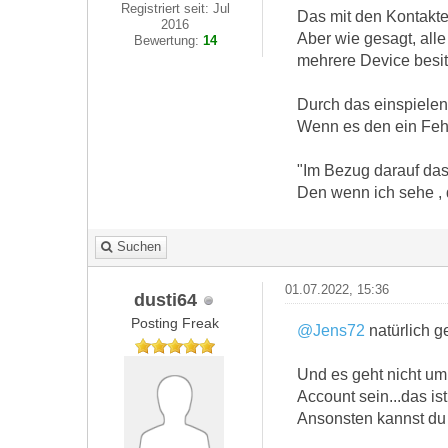
Registriert seit: Jul
Das mit den Kontakten
2016
Aber wie gesagt, alle
Bewertung:
14
mehrere Device besit
Durch das einspielen
Wenn es den ein Fehl
"Im Bezug darauf das
Den wenn ich sehe , 
Suchen
01.07.2022, 15:36
dusti64
Posting Freak
@Jens72
natürlich ge
Und es geht nicht um 
Account sein...das i
Ansonsten kannst du 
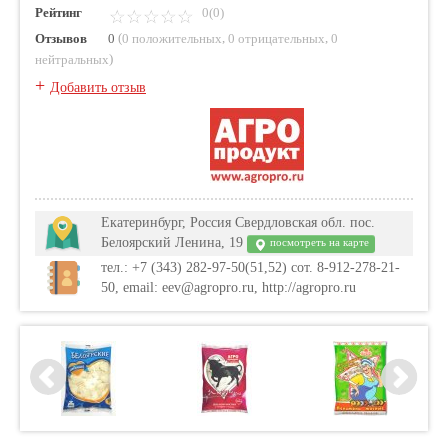
Рейтинг
0(0)
(
,
,
Отзывов
0
0 положительных
0 отрицательных
0
)
нейтральных
+
Добавить отзыв
Екатеринбург, Россия Свердловская обл. пос.
Белоярский Ленина, 19
посмотреть на карте
тел.: +7 (343) 282-97-50(51,52) сот. 8-912-278-21-
50, email: eev@agropro.ru, http://agropro.ru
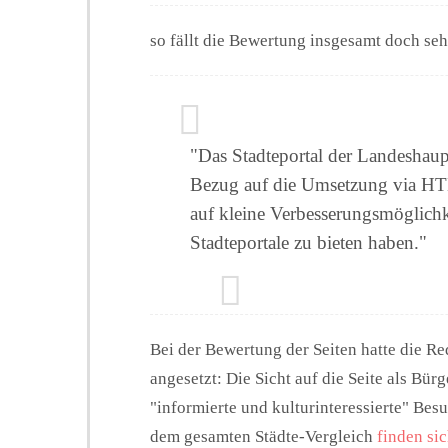
so fällt die Bewertung insgesamt doch sehr
"Das Stadteportal der Landeshaupts
Bezug auf die Umsetzung via HTM
auf kleine Verbesserungsmöglichk
Stadteportale zu bieten haben."
Bei der Bewertung der Seiten hatte die Re
angesetzt: Die Sicht auf die Seite als Bürge
"informierte und kulturinteressierte" Bes
dem gesamten Städte-Vergleich
finden si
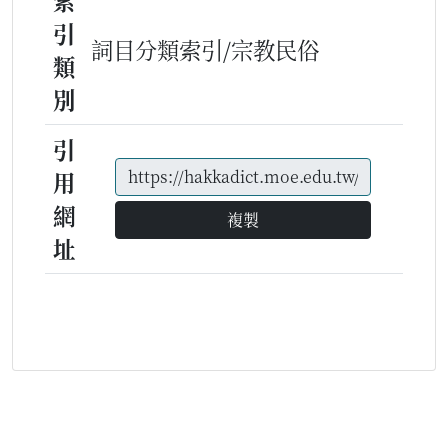
索
引
詞目分類索引/宗教民俗
類
別
引
用
網
複製
址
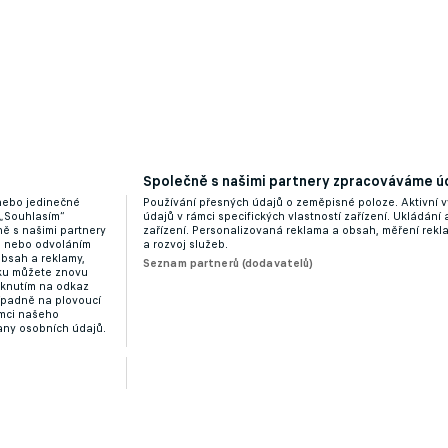
Společně s našimi partnery zpracováváme úd
těžích, burcuje Frank hráče Spurs. Mluvil i o návrat
 nebo jedinečné
Používání přesných údajů o zeměpisné poloze. Aktivní v
 „Souhlasím“
údajů v rámci specifických vlastností zařízení. Ukládání 
ě s našimi partnery
zařízení. Personalizovaná reklama a obsah, měření rek
“ nebo odvoláním
a rozvoj služeb.
obsah a reklamy,
Seznam partnerů (dodavatelů)
dku můžete znovu
liknutím na odkaz
ípadně na plovoucí
ámci našeho
any osobních údajů.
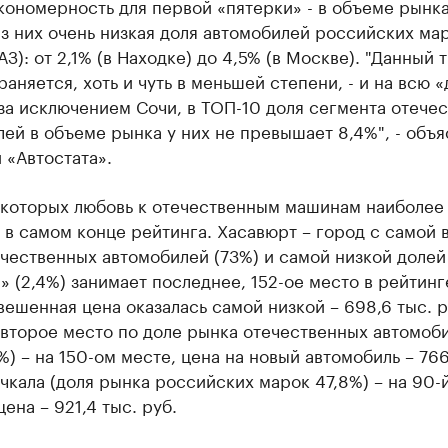
ономерность для первой «пятерки» - в объеме рынка
з них очень низкая доля автомобилей российских ма
АЗ): от 2,1% (в Находке) до 4,5% (в Москве). "Данный 
аняется, хоть и чуть в меньшей степени, - и на всю «
за исключением Сочи, в ТОП-10 доля сегмента отече
ей в объеме рынка у них не превышает 8,4%", - объ
 «Автостата».
в которых любовь к отечественным машинам наиболее
 в самом конце рейтинга. Хасавюрт – город с самой 
чественных автомобилей (73%) и самой низкой долей
 (2,4%) занимает последнее, 152-ое место в рейтинг
ешенная цена оказалась самой низкой – 698,6 тыс. р
(второе место по доле рынка отечественных автомоби
%) – на 150-ом месте, цена на новый автомобиль – 766
чкала (доля рынка российских марок 47,8%) – на 90-
цена – 921,4 тыс. руб.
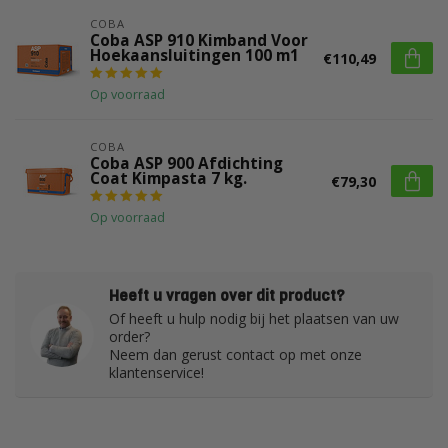
COBA
Coba ASP 910 Kimband Voor
Hoekaansluitingen 100 m1
€110,49
Op voorraad
COBA
Coba ASP 900 Afdichting
Coat Kimpasta 7 kg.
€79,30
Op voorraad
Heeft u vragen over dit product?
Of heeft u hulp nodig bij het plaatsen van uw
order?
Neem dan gerust contact op met onze
klantenservice!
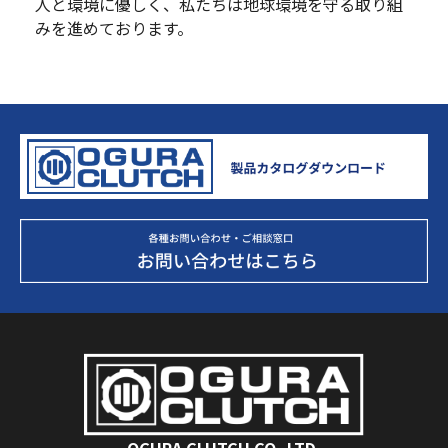
人と環境に優しく、私たちは地球環境を守る取り組
みを進めております。
OGURA CLUTCH CO.,LTD.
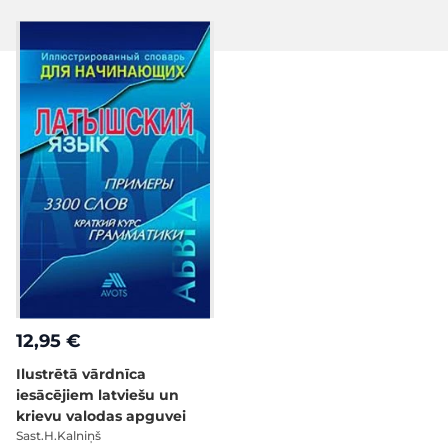
12,95 €
Ilustrētā vārdnīca
iesācējiem latviešu un
krievu valodas apguvei
Sast.H.Kalniņš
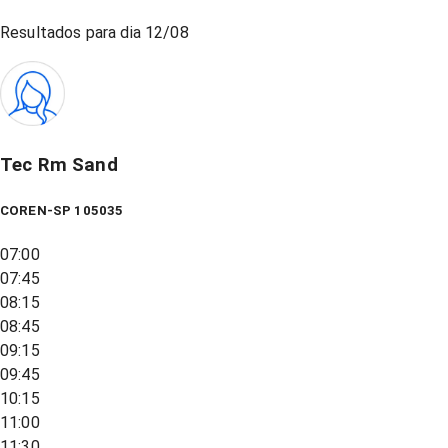
Resultados para dia
12/08
Tec Rm Sand
COREN-SP 105035
07:00
07:45
08:15
08:45
09:15
09:45
10:15
11:00
11:30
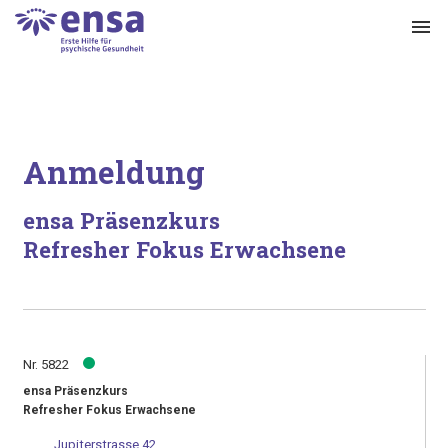
menu
Anmeldung
ensa Präsenzkurs
Refresher Fokus Erwachsene
Nr. 5822
ensa Präsenzkurs
Refresher Fokus Erwachsene
Jupiterstrasse 42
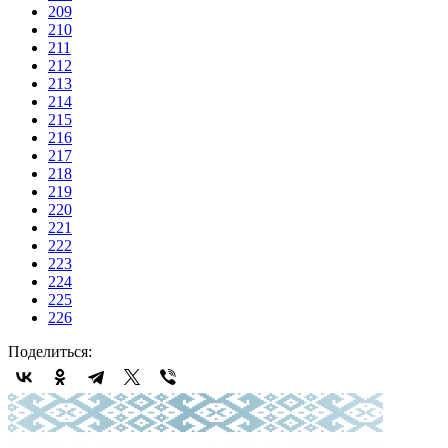
209
210
211
212
213
214
215
216
217
218
219
220
221
222
223
224
225
226
Поделиться:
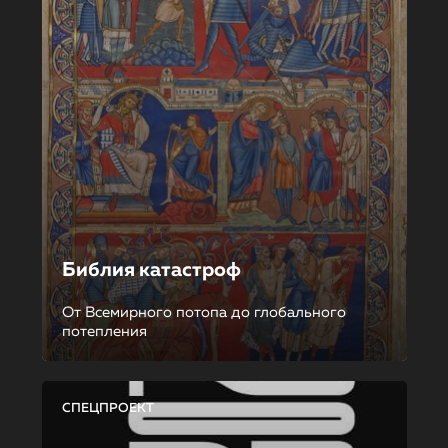
Библия катастроф
От Всемирного потопа до глобального
потепления
СПЕЦПРОЕКТ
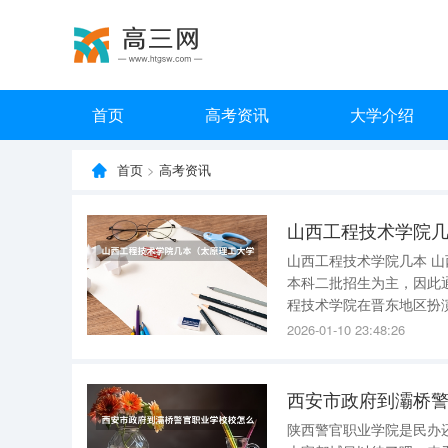
首页
高考资讯
大学介绍
首页
>
高考资讯
山西工程技术学院
山西工程技术学院几本 
本科二批招生为主，因此
程技术学院在晋东地区扮
持，同时也是对外交流与合作的重要平台。 学院的创建始于
2026-01-10 23:48:26
泉煤炭专科班，随后于19
西安市政府到灞桥
陕西警官职业学院是民办还是公办？ 各位学弟学妹，学长带大家了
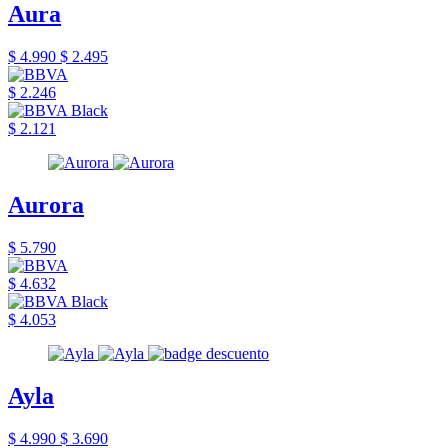
Aura
$ 4.990
$ 2.495
$ 2.246
$ 2.121
Aurora
$ 5.790
$ 4.632
$ 4.053
Ayla
$ 4.990
$ 3.690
★ ★ ★
Work to complete ▸ Copy each line in the listing where "zařízení" appears.

Response area ▸
údajů v rámci specifických vlastností zařízení. Ukládání 
zařízení. Personalizovaná reklama a obsah, měření rek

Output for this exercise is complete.